▸ ASSIGNMENT: Each record that follows is to be transcribed exactly, excluding its images.

(Records excerpted from a collection)
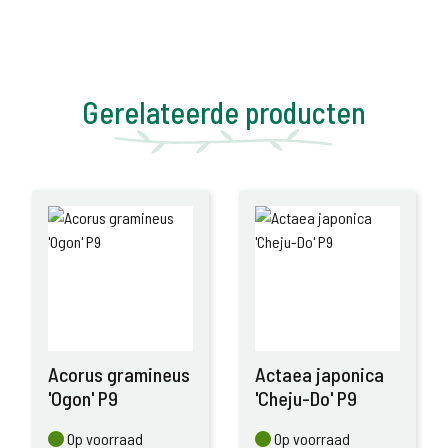
Gerelateerde producten
Acorus gramineus
Actaea japonica
'Ogon' P9
'Cheju-Do' P9
Op voorraad
Op voorraad
Op voorraad
Op voorraad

▸ YOUR SOLUTION:
Gerelateerde producten
Acorus gramineus
Actaea japonica
'Ogon' P9
'Cheju-Do' P9
Op voorraad
Op voorraad
Op voorraad
Op voorraad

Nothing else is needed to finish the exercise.